Activity.
From the data below, repeat exactly the lines from the line with "schandaal uit 2013" to the line with "tienduizenden euro’s moesten terugbetalen.", both included.

Extracted records.

┄┄┄┄┄┄

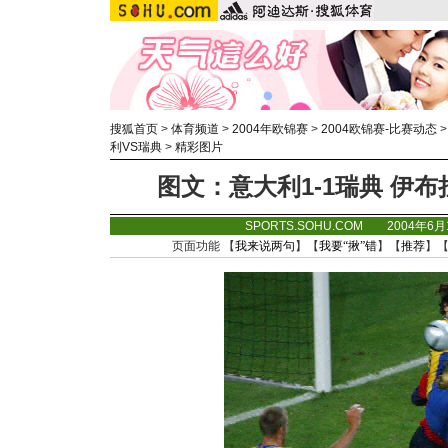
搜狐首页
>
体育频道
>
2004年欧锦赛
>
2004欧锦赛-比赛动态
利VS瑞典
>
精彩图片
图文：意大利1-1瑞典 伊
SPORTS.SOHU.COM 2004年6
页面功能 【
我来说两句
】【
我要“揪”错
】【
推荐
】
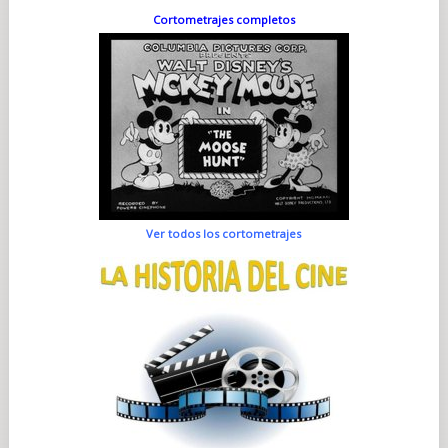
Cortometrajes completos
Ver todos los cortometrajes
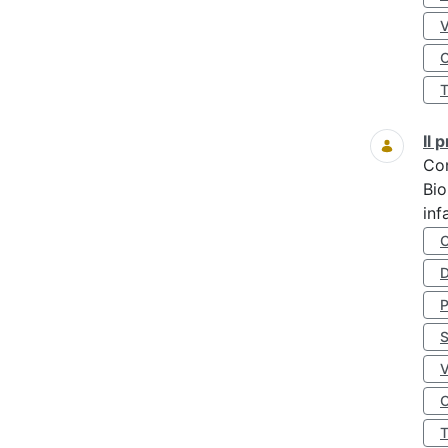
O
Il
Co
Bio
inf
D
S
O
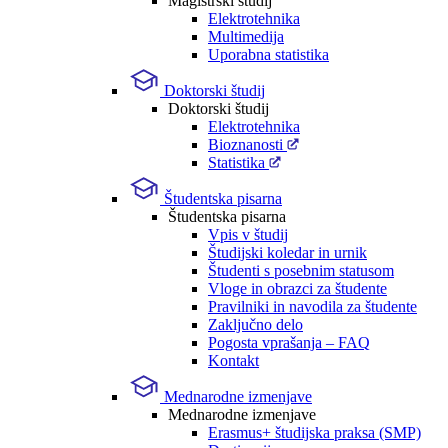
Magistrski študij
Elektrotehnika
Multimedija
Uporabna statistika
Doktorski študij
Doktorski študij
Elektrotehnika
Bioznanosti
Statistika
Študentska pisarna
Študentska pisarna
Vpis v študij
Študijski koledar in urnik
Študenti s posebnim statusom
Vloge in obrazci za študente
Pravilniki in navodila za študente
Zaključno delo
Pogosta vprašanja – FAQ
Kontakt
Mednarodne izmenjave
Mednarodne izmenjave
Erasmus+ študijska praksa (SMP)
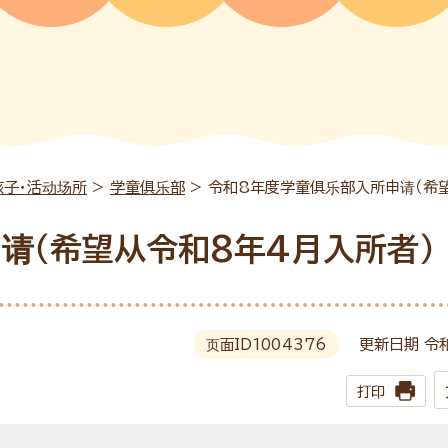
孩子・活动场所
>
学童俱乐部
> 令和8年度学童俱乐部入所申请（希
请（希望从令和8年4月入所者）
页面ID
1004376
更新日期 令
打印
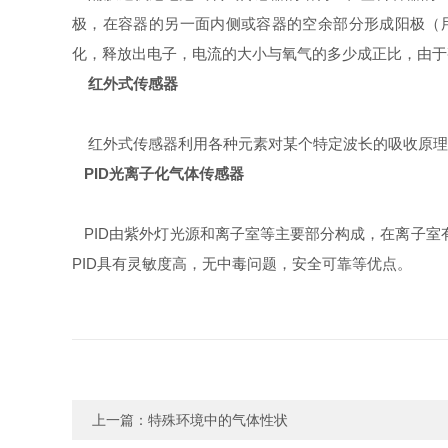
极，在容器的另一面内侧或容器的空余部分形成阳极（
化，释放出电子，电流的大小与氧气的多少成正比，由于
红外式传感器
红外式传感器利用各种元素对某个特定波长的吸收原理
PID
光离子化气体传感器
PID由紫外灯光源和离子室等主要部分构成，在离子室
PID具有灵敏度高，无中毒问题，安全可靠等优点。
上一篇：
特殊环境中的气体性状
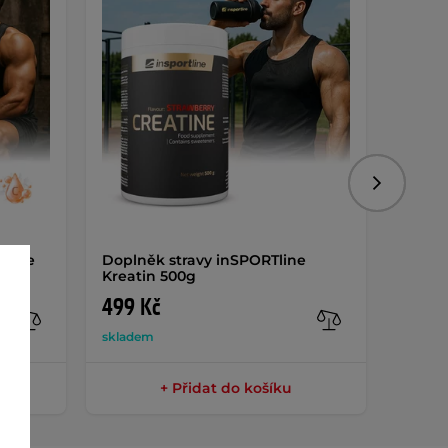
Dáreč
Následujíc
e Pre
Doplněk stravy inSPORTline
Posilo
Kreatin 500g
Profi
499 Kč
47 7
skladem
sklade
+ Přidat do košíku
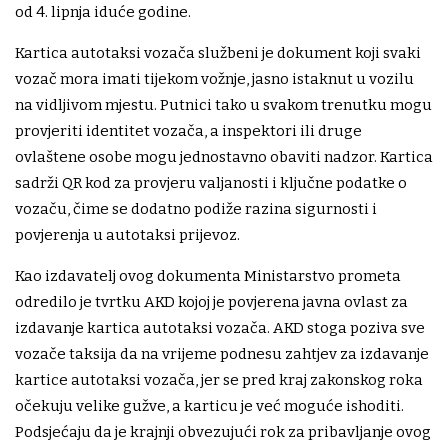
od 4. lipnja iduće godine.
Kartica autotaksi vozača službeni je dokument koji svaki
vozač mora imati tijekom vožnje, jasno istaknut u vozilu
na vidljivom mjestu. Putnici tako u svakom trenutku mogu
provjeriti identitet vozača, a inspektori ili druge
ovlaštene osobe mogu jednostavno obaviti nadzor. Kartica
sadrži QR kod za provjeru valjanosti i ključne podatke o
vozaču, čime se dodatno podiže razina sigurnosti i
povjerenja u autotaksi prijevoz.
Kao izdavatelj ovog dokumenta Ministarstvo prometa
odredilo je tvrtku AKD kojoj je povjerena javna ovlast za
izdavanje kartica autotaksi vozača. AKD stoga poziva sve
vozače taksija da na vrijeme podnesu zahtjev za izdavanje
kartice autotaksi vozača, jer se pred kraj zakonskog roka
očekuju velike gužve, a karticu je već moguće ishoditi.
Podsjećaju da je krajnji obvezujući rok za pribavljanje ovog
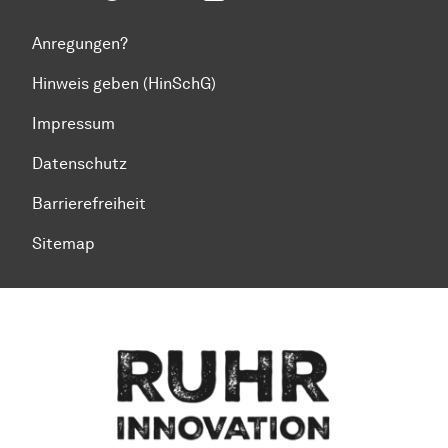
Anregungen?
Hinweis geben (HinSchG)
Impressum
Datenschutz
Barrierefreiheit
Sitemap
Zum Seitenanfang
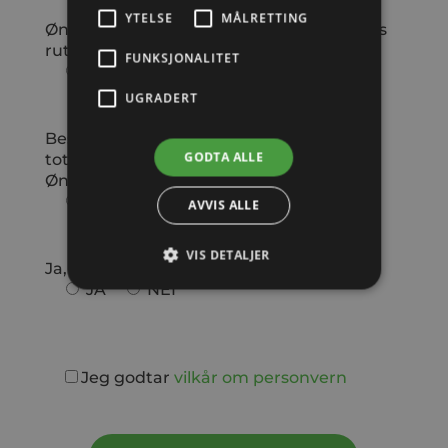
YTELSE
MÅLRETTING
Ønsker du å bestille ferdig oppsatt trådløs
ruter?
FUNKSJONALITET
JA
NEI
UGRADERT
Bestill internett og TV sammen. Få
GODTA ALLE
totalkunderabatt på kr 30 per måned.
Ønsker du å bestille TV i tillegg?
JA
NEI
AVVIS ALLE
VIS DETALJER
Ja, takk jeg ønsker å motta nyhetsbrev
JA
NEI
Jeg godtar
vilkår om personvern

┄┄┄┄┄┄

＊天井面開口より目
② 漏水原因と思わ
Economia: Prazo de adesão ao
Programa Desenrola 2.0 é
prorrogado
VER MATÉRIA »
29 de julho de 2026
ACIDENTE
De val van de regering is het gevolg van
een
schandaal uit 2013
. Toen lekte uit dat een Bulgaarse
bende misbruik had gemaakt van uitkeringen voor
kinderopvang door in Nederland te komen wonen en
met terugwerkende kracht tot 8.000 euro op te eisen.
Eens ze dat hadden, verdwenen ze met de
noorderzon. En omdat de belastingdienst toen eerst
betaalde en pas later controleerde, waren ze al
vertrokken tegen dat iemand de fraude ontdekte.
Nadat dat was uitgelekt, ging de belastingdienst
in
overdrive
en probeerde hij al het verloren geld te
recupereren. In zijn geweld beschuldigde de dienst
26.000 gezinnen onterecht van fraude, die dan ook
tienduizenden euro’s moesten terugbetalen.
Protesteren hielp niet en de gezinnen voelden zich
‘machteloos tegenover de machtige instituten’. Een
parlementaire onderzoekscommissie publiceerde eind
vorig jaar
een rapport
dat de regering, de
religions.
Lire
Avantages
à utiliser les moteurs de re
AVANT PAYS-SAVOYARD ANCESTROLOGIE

┄┄┄┄┄┄

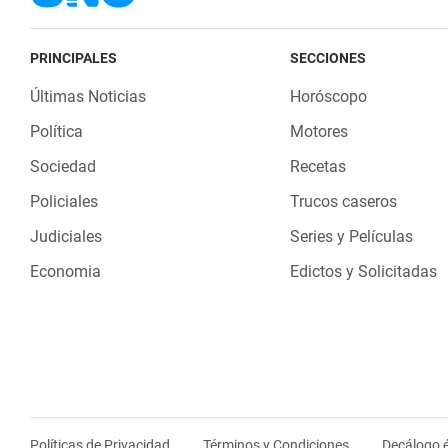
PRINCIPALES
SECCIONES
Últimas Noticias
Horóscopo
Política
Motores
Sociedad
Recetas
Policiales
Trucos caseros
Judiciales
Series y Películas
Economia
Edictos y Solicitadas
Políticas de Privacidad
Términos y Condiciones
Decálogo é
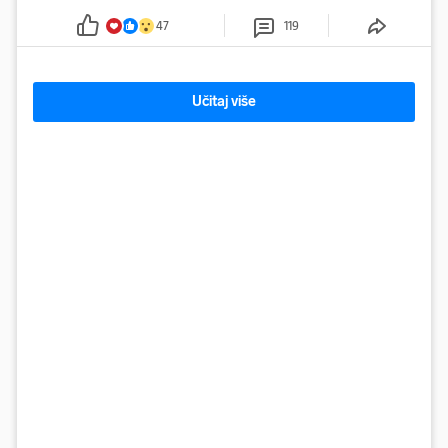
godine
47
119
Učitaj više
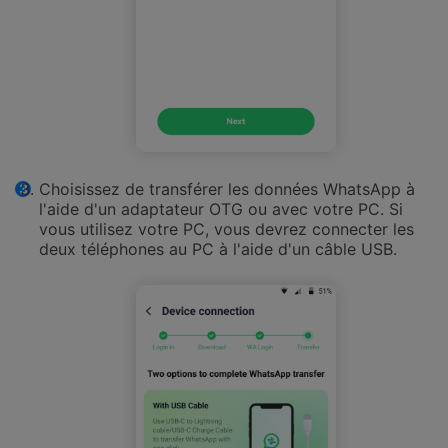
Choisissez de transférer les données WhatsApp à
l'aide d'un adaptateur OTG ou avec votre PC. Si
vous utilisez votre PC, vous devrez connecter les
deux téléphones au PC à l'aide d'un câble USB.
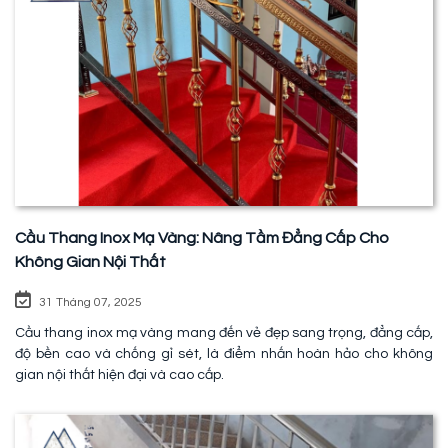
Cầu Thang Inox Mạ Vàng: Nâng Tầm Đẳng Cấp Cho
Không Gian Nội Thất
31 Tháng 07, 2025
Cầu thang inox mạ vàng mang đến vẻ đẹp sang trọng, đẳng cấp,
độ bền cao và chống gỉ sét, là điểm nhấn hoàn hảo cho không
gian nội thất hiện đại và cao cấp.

┄┄┄┄┄┄

Expected answer.
schandaal uit 2013
. Toen lekte uit dat een Bulgaarse
bende misbruik had gemaakt van uitkeringen voor
kinderopvang door in Nederland te komen wonen en
met terugwerkende kracht tot 8.000 euro op te eisen.
Eens ze dat hadden, verdwenen ze met de
noorderzon. En omdat de belastingdienst toen eerst
betaalde en pas later controleerde, waren ze al
vertrokken tegen dat iemand de fraude ontdekte.
Nadat dat was uitgelekt, ging de belastingdienst
in
overdrive
en probeerde hij al het verloren geld te
recupereren. In zijn geweld beschuldigde de dienst
26.000 gezinnen onterecht van fraude, die dan ook
tienduizenden euro’s moesten terugbetalen.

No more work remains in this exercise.